I was impressed. These kids have moved from thinking about Korean culture in terms of "kimchi" and "hangeul" at the beginning of the year, to being able to express and reasonably explain in a very thoughtful, critical way the main precepts that create the Korean identity. This week, I've learned a lot about Korean culture from these bright budding young sociologists and anthropologists--some things I already knew, but hadn't really found a clear way to express. For example, this post from a little over a year ago sums up a lot of my thoughts along these lines.

So, from the mouths of babes, here are some of the core values they identified, along with my attempt to re-create their explanation of it:

1. Confucianism/Neo-Confucianism -- The influence of Confucian values, such as respecting elders (they often called this a separate value of "Politeness" or "Courtesy," defining relationships (and the obligations within that relationship) clearly and hierarchically, and the prizing of scholarship as a mark of success were all cited by students as part of Korean values from the Joseon dynasty and could be a problem in the 21st century as the population ages (due to a low birth rate).

2. Sense of Community/Jeong (정, hanja: 情)/Cooperation -- This concept, students explained, comes from Korea's agricultural roots where the community would share their land to grow food and divide food according to the needs of the families in the community.
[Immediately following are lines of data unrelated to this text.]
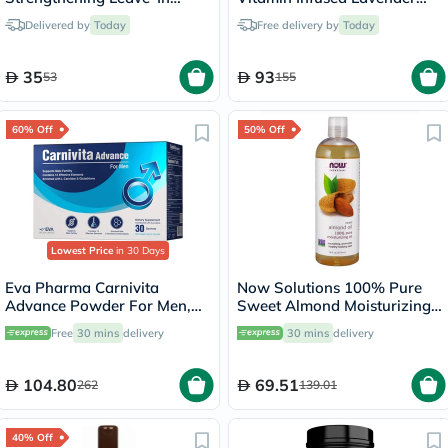
Conditioner 355ml
Almond Massage Oil 473ml
Delivered by
Today
Free delivery by
Today
35
93
53
155
60% Off
50% Off
Lowest Price
in 30 Days
Eva Pharma Carnivita
Now Solutions 100% Pure
Advance Powder For Men,
Sweet Almond Moisturizing
Pack of 30's
Oil 473ml
Free
30 mins
delivery
30 mins
delivery
104.80
69.51
262
139.01
40% Off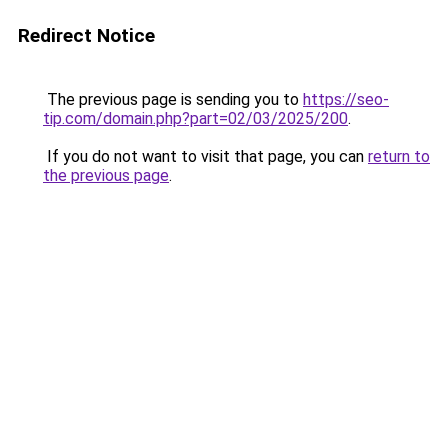
Redirect Notice
The previous page is sending you to
https://seo-
tip.com/domain.php?part=02/03/2025/200
.
If you do not want to visit that page, you can
return to
the previous page
.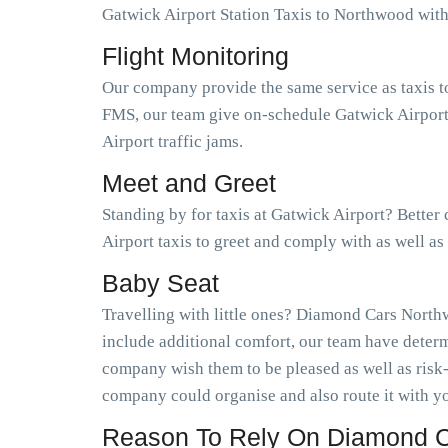
Gatwick Airport Station Taxis to Northwood wi
Flight Monitoring
Our company provide the same service as taxis t
FMS, our team give on-schedule Gatwick Airport 
Airport traffic jams.
Meet and Greet
Standing by for taxis at Gatwick Airport? Bette
Airport taxis to greet and comply with as well 
Baby Seat
Travelling with little ones? Diamond Cars Northw
include additional comfort, our team have determ
company wish them to be pleased as well as risk
company could organise and also route it with yo
Reason To Rely On Diamond C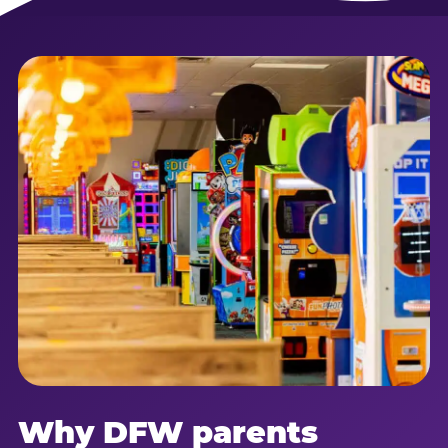
Why DFW parents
In modern times, students pointed out that this leads to Korean people actively seeking group relationships and maintaining these networks with great care and that, if taken too far, sometimes creates the pervasive regionalism in politics and tendency for companies to only ever hire graduates of one or two universities. (Although many students were quick to point out that South Korea is NOT Communist, I do think that perhaps the existence of this concept in both Koreas' histories probably provided some fertile ground for Marxist ideals back in the 40s and 50s.)

3. Patriotism/Korean National Identity -- This is one of the more modern values they identified, although many students also connected it back to Confucianism. Like #2 where Koreans value group identity, they see the nation of Korea (well, South Korea... and sometimes if the political rhetoric suits the occasion, unified Korea) as one big group. Therefore, the successes and failures of each Korean personally affects Koreans more than it might other nationalities. This value was blamed for the homogeneity and racism that sometimes manifest here, but also cited as inspiring the unparalleled national and economic development of South Korea over the last 60 years.

Other contenders for a "core value" were: Education Fever/Eagerness (one student argued that this might come from a false belief that education means equal opportunity), The Faster the Better (빨리 빨리)/Convenience, Diligence/Hard Work, Conservatism/Traditions/Love for "Original" Things, and Family/Child-centered.

Not the work of a Ph.D. scholar, but not bad for high school kids in a 20 minute discussion group.

In strangely related news, the Korean expat blogosphere (yes, this is a thing that actually exists... like some grotesque hybrid between real blogging and the insanity that is Korean internet culture, which I briefly discussed in this post), has been a-twitter with the proposal by one politician to require a Korean culture class for foreign teachers issued an E-2 visa. If you are curious about the issue and subsequent "netizen" attempts to blow this issue out of all proportion, I recommend Brian's entry about the subject.

Perhaps we should enlist my students to write the curriculum.